Porque acho que o rock and rol ainda tem muito para dar, este ano foi de regresso a velhas matrizes do rock. E quem sofreu foi o hip hop. 
Depois de algum entusiasmo inicial, pouco me restou de tempo para lhe dedicar maior atenção. As surpresas maiores chegaram da Irlanda. O tom urbano depressivo de uma Manchester, finais de setenta e inícios de oitenta regressaram, qual ressurreição de Ian Curtis. “Dogrel” dos jovens Fountains DC foi o disco que mais gostei de ouvir ao longo do ano. É um disco forte, com canções viciantes, cheias de poesia. Está lá o manual todo dos Joy Division que também foi o manual do Rock Rendez Vous. É assim que chega à memória aqueles lálálás meios desnorteados  a funcionar como as luzinhas numa árvore de natal. Mas também há lá muito da música popular da Irlanda, talvez como o foco apontado aos Pogues do agora velhinho Shane McGoan. Desengane-se no entanto quem pense que se trata de um mero revivalismo. Diria mesmo que nem sequer há qualquer revivalismo, muito embora as referências sejam óbvias. Não deixaram por isso de lançar o mais belo disco do ano. 

Mas é também desta nova vaga irlandesa que chegou o meu segundo disco de eleição, “when i have fears” dos Murder Capital. Um disco mais duro que Dogrel mas na mesma linha de tensão entre o belo poético e a catarse pós punk de uma Manchester marcada pelo cinzento fabril. Estes dois discos pareciam estar guardados à espera de 2019 para serem publicados, uma maneira de nos alertar que toda aquela estética urbano-depressiva ainda tem muito a dar ao mundo. E tem. 

A minha terceira escolha teria de recair sobre o recente novo disco de Nick Cave e as suas fadas más. Comecei a seguir Nick Cave logo após a fase inicial dos caóticos Birthday Party. É uma carreira notável. Os Birthday Party eram o caos punk, mas já com muita arte.

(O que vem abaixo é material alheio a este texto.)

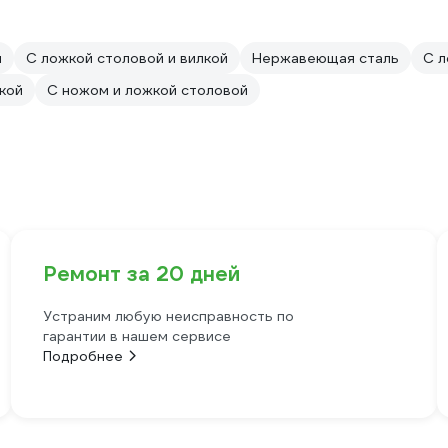
и
С ложкой столовой и вилкой
Нержавеющая сталь
С л
кой
С ножом и ложкой столовой
Ремонт за 20 дней
Устраним любую неисправность по
гарантии в нашем сервисе
Подробнее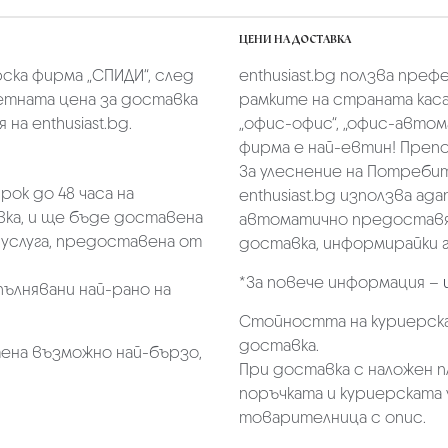
ЦЕНИ НА ДОСТАВКА
скa фирмa „СПИДИ“,
след
enthusiast.bg ползва преф
тната цена за доставка
рамките на страната касае
на enthusiast.bg.
„oфис-офис“, „офис-автом
фирма е най-евтин! Преп
За улеснение на Потребит
ок до 48 часа на
enthusiast.bg използва ад
ка, и ще бъде доставена
автоматично предоставя 
услуга, предоставена от
доставка, информирайки г
*За повече информация –
пълнявани най-рано на
Стойността на куриерска
доставка.
ена възможно най-бързо,
При доставка с наложен 
поръчката и куриерската 
товарителница с опис.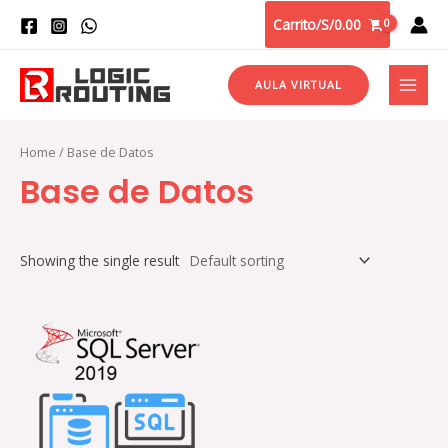
Carrito/
S/
0.00
AULA VIRTUAL
Home
/ Base de Datos
Base de Datos
Showing the single result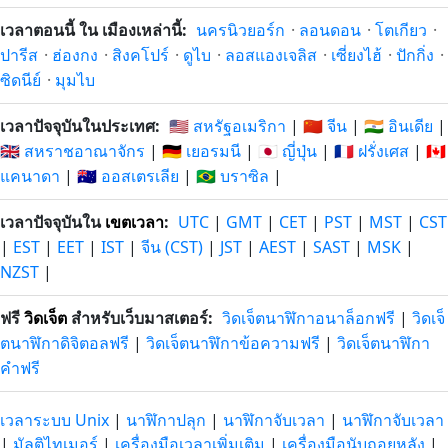
เวลาตอนนี้ ใน เมืองเหล่านี้:
นครนิวยอร์ก
·
ลอนดอน
·
โตเกียว
·
ปารีส
·
ฮ่องกง
·
สิงคโปร์
·
ดูไบ
·
ลอสแองเจลิส
·
เซี่ยงไฮ้
·
ปักกิ่ง
·
ซิดนีย์
·
มุมไบ
เวลาปัจจุบันในประเทศ:
🇺🇸 สหรัฐอเมริกา
|
🇨🇳 จีน
|
🇮🇳 อินเดีย
|
🇬🇧 สหราชอาณาจักร
|
🇩🇪 เยอรมนี
|
🇯🇵 ญี่ปุ่น
|
🇫🇷 ฝรั่งเศส
|
🇨🇦
แคนาดา
|
🇦🇺 ออสเตรเลีย
|
🇧🇷 บราซิล
|
เวลาปัจจุบันใน
เขตเวลา
:
UTC
|
GMT
|
CET
|
PST
|
MST
|
CST
|
EST
|
EET
|
IST
|
จีน (CST)
|
JST
|
AEST
|
SAST
|
MSK
|
NZST
|
ฟรี
วิดเจ็ต
สำหรับเว็บมาสเตอร์:
วิดเจ็ตนาฬิกาอนาล็อกฟรี
|
วิดเจ็
ตนาฬิกาดิจิตอลฟรี
|
วิดเจ็ตนาฬิกาข้อความฟรี
|
วิดเจ็ตนาฬิกา
คำฟรี
เวลาระบบ Unix
|
นาฬิกาปลุก
|
นาฬิกาจับเวลา
|
นาฬิกาจับเวลา
|
มัลติไทเมอร์
|
เครื่องมือเวลาเพิ่มเติม
|
เครื่องมือนับถอยหลัง
|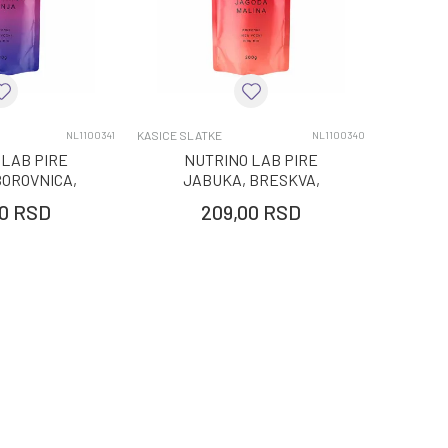
KASICE SLATKE
NL1100341
NL1100340
 LAB PIRE
NUTRINO LAB PIRE
BOROVNICA,
JABUKA, BRESKVA,
A 200G
JAGODA, MALI 200G
0
RSD
209,00
RSD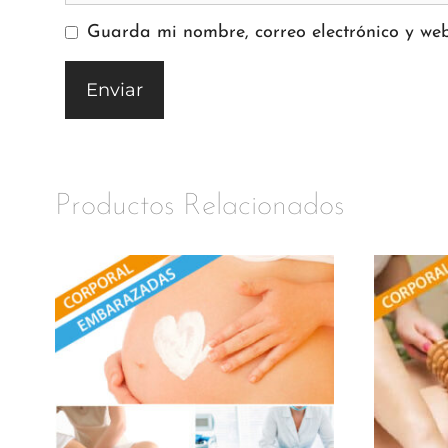
Guarda mi nombre, correo electrónico y we
Productos Relacionados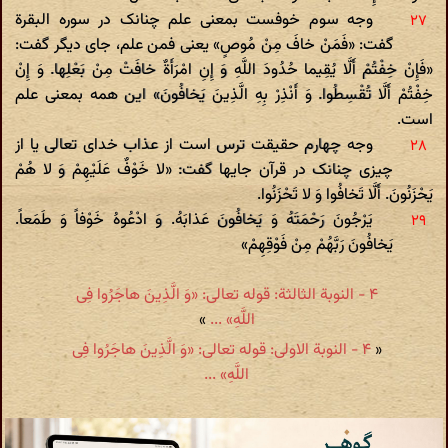
وجه سوم خوفست بمعنی علم چنانک در سوره البقرة
گفت: «فَمَنْ خافَ مِنْ مُوصٍ» یعنی فمن علم، جای دیگر گفت:
«فَإِنْ خِفْتُمْ أَلَّا یُقِیما حُدُودَ اللَّهِ وَ إِنِ امْرَأَةٌ خافَتْ مِنْ بَعْلِها. وَ إِنْ
خِفْتُمْ أَلَّا تُقْسِطُوا. وَ أَنْذِرْ بِهِ الَّذِینَ یَخافُونَ» این همه بمعنی علم
است.
وجه چهارم حقیقت ترس است از عذاب خدای تعالی یا از
چیزی چنانک در قرآن جایها گفت: «لا خَوْفٌ عَلَیْهِمْ وَ لا هُمْ
یَحْزَنُونَ. أَلَّا تَخافُوا وَ لا تَحْزَنُوا.
یَرْجُونَ رَحْمَتَهُ وَ یَخافُونَ عَذابَهُ. وَ ادْعُوهُ خَوْفاً وَ طَمَعاً.
یَخافُونَ رَبَّهُمْ مِنْ فَوْقِهِمْ»
۴ - النوبة الثالثة: قوله تعالی: «وَ الَّذِینَ هاجَرُوا فِی
اللَّهِ» ...
»
«
۴ - النوبة الاولى: قوله تعالی: «وَ الَّذِینَ هاجَرُوا فِی
اللَّهِ» ...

Mas a carreira de Nick Cave teria um dia, a ser longínqua como o tempo está a provar que é, de assentar arraiais. Assim, no período de “The good son”, depois da desintoxicação inicial, comecei à espera que o australiano entrasse em decadência criativa. Pois ela nunca chegou e já mostrou que nunca vai chegar. Foi, é e será criativo até morrer. Este disco nasce do luto pelo seu filho, menor. Mas é um disco no qual Cave faz contracenar a escuridão com a luz. De certo modo ele sempre soube fazer isto muito bem, mesmo antes da experiência dolorosa da perda do filho. Mas agora fá-lo sem a bebedeira de “Henrys Dream” ou “Tender Prey”. Um disco belíssimo, melódico, intenso. 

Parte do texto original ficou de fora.